• _WHAT THE TASK REQUIRES_: Return the lines of the data below starting at the one holding "书还支持搜索和标注功能，使学习过程更加高效。" and ending at the one holding "a gazdasági gyógyulás", word for word, leaving every picture out.

GIVEN RECORDS section start

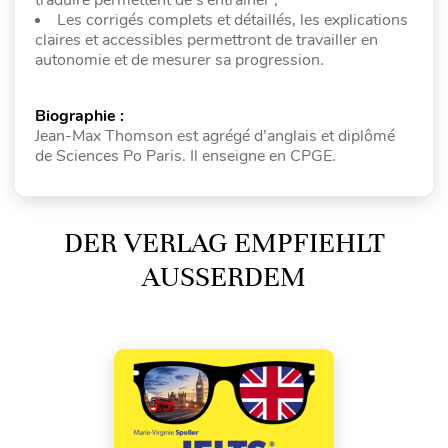
Les corrigés complets et détaillés, les explications
claires et accessibles permettront de travailler en
autonomie et de mesurer sa progression.
Biographie :
Jean-Max Thomson est agrégé d’anglais et diplômé
de Sciences Po Paris. Il enseigne en CPGE.
DER VERLAG EMPFIEHLT
AUSSERDEM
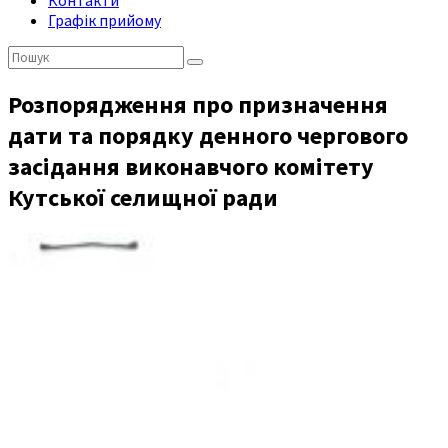
Контакти
Графік прийому
Пошук:
Розпорядження про призначення
дати та порядку денного чергового
засідання виконавчого комітету
Кутської селищної ради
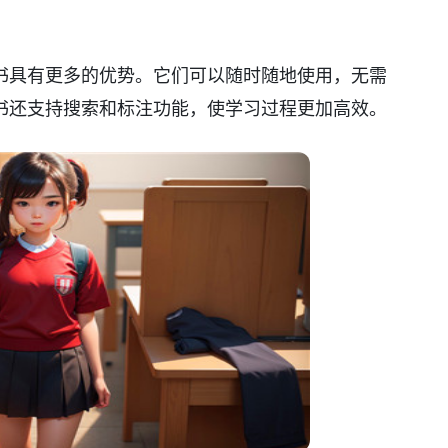
书具有更多的优势。它们可以随时随地使用，无需
书还支持搜索和标注功能，使学习过程更加高效。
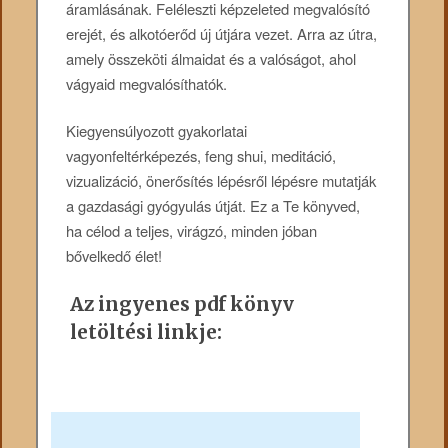
áramlásának. Feléleszti képzeleted megvalósító
erejét, és alkotóerőd új útjára vezet. Arra az útra,
amely összeköti álmaidat és a valóságot, ahol
vágyaid megvalósíthatók.
Kiegyensúlyozott gyakorlatai
vagyonfeltérképezés, feng shui, meditáció,
vizualizáció, önerősítés lépésről lépésre mutatják
a gazdasági gyógyulás útját. Ez a Te könyved,
ha célod a teljes, virágzó, minden jóban
bővelkedő élet!
Az ingyenes pdf könyv
letöltési linkje:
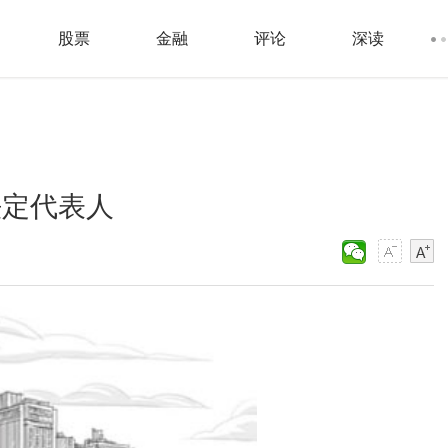
股票
金融
评论
深读
法定代表人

GIVEN RECORDS section end

• _SOLUTION TO THIS EXERCISE_:
书还支持搜索和标注功能，使学习过程更加高效。
áramlásának. Feléleszti képzeleted megvalósító
erejét, és alkotóerőd új útjára vezet. Arra az útra,
amely összeköti álmaidat és a valóságot, ahol
vágyaid megvalósíthatók.
Kiegyensúlyozott gyakorlatai
vagyonfeltérképezés, feng shui, meditáció,
vizualizáció, önerősítés lépésről lépésre mutatják
a gazdasági gyógyulás útját. Ez a Te könyved,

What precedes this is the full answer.